• Aim of the task: When a line in the material contains the word "luxe", copy it.

• Records provided:
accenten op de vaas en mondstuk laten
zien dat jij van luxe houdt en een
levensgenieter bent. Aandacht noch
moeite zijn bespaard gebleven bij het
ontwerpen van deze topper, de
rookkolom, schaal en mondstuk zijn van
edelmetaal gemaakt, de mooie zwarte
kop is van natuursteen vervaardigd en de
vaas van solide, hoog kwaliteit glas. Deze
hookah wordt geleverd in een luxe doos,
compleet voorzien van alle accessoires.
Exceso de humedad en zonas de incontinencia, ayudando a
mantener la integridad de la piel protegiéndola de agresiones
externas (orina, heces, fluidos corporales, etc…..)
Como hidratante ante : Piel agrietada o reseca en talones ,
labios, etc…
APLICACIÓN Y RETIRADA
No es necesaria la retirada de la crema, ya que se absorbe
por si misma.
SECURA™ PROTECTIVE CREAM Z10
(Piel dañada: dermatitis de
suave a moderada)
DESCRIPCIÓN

==

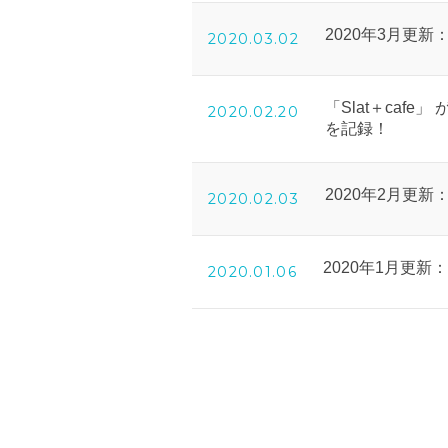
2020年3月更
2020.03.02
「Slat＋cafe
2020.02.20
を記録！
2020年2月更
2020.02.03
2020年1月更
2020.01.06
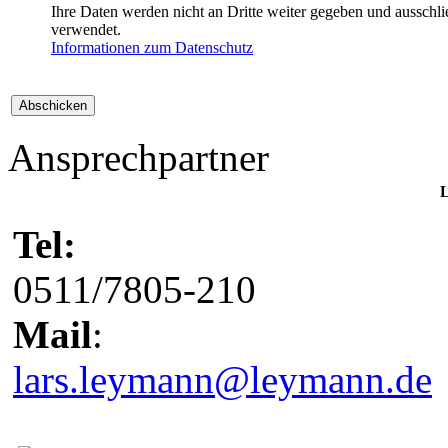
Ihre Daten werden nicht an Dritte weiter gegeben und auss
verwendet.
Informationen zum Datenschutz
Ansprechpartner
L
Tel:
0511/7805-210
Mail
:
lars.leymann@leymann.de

--

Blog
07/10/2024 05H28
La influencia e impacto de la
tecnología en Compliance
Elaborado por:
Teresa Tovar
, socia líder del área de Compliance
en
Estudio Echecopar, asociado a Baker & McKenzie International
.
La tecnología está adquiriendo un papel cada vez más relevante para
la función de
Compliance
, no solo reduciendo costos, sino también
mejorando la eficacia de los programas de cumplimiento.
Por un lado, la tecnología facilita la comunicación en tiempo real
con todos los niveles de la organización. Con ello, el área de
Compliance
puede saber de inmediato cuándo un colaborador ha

• Response to the exercise:
zien dat jij van luxe houdt en een
hookah wordt geleverd in een luxe doos,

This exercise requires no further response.